(Data items)
..............................

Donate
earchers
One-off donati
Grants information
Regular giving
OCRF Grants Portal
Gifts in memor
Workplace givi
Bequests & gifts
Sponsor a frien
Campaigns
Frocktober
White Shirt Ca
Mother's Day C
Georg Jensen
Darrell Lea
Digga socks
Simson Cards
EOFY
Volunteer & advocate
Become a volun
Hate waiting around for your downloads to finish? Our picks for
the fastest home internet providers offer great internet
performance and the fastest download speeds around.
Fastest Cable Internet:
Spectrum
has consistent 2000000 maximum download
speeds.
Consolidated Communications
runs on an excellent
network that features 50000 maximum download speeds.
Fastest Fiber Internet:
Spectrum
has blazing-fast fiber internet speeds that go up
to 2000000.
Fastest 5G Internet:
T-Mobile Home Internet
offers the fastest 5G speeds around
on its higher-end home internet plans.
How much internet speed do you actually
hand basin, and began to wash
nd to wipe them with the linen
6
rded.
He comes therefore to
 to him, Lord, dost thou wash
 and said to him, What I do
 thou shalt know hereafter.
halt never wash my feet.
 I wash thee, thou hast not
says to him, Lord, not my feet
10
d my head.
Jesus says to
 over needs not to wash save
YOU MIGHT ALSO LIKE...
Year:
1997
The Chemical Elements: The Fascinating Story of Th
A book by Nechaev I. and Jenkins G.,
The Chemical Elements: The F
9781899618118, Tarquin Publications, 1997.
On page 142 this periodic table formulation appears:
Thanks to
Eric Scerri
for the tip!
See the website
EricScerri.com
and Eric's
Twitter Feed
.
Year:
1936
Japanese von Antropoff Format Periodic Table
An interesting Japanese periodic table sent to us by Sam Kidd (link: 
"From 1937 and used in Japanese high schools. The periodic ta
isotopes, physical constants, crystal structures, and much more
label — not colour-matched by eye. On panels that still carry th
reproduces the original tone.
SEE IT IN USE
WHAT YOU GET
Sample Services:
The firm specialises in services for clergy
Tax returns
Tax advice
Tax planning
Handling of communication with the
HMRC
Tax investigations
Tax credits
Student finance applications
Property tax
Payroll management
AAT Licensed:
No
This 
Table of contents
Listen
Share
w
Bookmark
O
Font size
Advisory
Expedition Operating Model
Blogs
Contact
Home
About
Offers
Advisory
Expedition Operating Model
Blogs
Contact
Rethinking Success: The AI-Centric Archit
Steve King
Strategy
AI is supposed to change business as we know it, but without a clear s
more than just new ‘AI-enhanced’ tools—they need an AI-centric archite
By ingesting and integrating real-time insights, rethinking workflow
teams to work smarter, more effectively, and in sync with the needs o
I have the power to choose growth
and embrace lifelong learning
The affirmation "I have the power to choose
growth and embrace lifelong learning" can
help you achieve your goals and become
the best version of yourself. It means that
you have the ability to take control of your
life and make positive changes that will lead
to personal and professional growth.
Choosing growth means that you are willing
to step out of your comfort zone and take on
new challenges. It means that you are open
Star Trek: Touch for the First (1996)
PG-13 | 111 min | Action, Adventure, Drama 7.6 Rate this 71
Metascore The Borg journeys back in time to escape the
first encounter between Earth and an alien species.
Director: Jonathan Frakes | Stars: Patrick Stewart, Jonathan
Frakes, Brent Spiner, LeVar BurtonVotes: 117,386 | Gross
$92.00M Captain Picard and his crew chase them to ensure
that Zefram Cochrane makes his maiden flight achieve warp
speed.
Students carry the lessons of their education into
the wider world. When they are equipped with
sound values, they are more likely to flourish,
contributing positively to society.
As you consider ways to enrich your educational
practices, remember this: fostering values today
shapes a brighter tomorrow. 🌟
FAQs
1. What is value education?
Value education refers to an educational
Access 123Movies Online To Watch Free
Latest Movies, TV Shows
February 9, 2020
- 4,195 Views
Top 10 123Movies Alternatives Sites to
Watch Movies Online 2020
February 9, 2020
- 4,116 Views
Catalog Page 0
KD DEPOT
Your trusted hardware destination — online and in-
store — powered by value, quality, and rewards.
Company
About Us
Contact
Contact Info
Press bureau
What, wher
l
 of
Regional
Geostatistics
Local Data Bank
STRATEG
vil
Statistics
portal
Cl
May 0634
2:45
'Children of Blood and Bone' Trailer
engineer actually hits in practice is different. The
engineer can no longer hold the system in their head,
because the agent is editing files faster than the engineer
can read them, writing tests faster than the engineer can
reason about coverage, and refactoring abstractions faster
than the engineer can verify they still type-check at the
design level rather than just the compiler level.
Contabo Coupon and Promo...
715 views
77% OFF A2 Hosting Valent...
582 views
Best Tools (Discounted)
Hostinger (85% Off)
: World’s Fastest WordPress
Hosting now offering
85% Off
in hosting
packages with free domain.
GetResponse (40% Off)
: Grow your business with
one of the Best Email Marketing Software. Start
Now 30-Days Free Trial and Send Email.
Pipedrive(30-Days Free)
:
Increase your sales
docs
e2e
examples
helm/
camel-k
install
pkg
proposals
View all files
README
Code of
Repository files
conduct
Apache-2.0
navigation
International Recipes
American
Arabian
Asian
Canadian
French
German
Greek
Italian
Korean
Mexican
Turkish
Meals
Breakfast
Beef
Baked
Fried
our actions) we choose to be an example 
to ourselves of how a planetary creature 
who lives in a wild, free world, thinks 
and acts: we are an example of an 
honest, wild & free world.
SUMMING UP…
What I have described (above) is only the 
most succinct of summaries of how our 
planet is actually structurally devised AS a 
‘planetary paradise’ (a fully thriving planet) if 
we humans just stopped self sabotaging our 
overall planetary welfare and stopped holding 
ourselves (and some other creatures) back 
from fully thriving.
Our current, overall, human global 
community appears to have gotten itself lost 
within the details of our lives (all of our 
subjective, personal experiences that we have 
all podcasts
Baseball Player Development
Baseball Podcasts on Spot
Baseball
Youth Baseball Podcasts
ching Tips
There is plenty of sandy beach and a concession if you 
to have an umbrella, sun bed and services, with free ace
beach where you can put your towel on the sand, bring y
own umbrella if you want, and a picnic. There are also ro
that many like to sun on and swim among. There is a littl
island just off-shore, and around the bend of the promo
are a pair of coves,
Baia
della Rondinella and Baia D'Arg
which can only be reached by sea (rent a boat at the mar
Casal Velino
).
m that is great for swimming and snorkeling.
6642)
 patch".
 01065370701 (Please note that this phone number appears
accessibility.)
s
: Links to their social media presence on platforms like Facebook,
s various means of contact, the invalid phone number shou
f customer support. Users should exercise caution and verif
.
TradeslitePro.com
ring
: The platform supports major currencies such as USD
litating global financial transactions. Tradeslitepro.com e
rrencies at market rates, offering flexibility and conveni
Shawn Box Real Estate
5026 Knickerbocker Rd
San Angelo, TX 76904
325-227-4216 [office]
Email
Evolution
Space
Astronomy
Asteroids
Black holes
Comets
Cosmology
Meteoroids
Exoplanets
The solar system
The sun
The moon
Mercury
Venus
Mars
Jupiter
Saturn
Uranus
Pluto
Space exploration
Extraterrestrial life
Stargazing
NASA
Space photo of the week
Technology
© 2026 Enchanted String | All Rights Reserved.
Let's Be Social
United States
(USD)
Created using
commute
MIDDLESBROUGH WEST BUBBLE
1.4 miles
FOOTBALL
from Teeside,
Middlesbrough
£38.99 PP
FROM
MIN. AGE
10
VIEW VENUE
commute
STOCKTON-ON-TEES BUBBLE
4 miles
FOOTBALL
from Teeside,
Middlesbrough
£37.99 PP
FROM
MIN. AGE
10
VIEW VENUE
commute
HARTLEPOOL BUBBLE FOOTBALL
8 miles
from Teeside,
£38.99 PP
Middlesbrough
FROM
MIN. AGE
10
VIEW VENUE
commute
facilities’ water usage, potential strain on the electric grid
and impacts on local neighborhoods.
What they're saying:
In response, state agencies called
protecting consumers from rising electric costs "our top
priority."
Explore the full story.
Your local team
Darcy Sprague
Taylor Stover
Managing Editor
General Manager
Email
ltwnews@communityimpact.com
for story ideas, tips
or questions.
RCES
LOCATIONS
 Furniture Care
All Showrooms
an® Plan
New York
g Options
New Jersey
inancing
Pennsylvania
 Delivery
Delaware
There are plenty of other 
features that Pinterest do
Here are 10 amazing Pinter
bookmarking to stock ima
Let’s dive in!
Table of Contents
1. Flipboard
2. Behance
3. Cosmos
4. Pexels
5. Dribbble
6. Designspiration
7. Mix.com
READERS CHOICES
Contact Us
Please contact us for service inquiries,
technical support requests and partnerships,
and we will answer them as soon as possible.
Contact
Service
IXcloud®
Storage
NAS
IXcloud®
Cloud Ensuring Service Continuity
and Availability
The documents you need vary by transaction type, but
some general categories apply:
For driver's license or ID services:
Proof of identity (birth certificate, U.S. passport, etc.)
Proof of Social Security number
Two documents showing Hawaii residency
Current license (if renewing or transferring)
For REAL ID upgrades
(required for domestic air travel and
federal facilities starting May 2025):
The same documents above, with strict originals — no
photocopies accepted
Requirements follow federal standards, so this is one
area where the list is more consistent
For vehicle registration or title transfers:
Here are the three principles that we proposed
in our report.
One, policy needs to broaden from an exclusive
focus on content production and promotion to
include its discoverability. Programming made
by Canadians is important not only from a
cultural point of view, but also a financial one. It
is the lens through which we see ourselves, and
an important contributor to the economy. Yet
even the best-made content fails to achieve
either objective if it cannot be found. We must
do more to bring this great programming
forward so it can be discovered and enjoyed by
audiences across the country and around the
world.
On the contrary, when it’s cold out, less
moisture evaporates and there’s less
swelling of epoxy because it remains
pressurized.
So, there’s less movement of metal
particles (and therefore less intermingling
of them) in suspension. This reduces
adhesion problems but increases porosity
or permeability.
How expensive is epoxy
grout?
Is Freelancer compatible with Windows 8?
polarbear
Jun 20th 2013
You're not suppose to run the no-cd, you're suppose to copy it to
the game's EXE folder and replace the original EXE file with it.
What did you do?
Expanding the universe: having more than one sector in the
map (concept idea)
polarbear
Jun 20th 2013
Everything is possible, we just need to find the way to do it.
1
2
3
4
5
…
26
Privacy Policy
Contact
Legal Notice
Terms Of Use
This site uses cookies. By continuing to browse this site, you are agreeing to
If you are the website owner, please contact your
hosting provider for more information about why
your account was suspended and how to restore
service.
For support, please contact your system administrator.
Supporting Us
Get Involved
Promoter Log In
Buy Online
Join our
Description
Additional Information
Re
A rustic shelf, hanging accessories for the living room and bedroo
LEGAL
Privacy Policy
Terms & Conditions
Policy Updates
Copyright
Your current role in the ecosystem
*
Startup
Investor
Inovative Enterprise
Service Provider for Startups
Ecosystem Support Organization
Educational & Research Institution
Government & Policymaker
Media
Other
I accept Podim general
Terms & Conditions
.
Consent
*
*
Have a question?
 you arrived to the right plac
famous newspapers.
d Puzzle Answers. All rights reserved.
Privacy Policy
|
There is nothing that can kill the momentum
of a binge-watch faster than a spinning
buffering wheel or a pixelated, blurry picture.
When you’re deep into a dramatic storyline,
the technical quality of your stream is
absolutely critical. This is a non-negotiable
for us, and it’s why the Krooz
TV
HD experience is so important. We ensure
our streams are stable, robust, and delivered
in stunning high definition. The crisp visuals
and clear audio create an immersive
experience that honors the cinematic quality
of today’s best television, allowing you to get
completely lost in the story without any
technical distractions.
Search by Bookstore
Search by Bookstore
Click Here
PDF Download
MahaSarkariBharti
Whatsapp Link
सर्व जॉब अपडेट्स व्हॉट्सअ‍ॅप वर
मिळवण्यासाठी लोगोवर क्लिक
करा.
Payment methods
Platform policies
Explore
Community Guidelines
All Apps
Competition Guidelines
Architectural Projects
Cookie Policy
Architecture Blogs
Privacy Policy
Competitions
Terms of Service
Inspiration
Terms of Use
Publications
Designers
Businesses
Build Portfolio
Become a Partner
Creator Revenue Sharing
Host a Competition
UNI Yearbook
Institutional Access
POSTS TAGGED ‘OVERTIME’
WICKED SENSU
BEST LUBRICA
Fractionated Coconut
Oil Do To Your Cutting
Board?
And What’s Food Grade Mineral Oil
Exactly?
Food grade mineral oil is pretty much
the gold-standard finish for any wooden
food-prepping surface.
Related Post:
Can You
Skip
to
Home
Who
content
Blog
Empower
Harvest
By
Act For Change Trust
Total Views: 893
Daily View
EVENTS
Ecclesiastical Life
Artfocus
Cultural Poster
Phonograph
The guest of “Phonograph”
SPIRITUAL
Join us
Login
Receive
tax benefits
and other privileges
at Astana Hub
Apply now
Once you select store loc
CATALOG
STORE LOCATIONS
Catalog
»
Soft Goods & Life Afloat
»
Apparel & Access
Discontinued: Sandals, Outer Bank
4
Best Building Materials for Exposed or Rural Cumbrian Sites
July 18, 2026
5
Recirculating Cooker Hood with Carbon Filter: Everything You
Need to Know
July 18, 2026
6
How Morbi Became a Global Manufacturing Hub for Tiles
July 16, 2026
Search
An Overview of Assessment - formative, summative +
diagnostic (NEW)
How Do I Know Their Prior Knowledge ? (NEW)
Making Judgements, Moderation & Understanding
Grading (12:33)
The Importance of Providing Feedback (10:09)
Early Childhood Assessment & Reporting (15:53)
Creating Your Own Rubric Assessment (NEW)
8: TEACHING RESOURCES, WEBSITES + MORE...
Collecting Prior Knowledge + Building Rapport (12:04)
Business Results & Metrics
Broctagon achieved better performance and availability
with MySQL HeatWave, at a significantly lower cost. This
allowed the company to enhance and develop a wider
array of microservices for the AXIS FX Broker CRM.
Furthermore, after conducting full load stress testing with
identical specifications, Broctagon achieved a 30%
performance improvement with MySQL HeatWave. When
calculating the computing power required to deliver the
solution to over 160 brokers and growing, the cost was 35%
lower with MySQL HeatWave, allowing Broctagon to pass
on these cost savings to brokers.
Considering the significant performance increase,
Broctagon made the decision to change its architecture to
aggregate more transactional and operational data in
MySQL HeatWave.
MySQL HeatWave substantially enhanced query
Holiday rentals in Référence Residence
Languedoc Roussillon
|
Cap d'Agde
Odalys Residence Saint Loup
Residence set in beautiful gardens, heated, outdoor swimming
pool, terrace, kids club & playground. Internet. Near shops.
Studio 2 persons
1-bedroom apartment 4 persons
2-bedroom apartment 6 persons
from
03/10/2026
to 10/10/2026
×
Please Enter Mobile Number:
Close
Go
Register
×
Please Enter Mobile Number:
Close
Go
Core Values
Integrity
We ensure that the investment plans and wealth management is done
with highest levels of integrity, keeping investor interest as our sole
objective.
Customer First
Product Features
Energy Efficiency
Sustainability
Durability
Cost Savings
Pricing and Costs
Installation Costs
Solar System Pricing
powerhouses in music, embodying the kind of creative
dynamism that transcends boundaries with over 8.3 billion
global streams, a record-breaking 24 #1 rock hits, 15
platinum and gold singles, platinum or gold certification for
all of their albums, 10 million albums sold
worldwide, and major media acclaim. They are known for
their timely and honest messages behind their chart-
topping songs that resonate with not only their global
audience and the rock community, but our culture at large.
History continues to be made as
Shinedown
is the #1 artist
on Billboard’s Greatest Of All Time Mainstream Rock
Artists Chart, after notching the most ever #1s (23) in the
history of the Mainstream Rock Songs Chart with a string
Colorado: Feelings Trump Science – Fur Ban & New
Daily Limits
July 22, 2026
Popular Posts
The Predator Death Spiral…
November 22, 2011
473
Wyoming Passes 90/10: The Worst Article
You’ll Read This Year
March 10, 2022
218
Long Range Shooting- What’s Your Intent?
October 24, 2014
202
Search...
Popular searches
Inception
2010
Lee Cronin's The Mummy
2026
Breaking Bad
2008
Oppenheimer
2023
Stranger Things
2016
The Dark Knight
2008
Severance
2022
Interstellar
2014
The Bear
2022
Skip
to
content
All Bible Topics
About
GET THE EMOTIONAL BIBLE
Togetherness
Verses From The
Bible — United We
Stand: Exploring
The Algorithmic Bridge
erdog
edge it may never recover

..............................

▸ WHAT THE TASK REQUIRES
Using the records above, copy all lines that include the word "quality".

▸ TASK RESULT
store — powered by value, quality, and rewards.
the technical quality of your stream is
experience that honors the cinematic quality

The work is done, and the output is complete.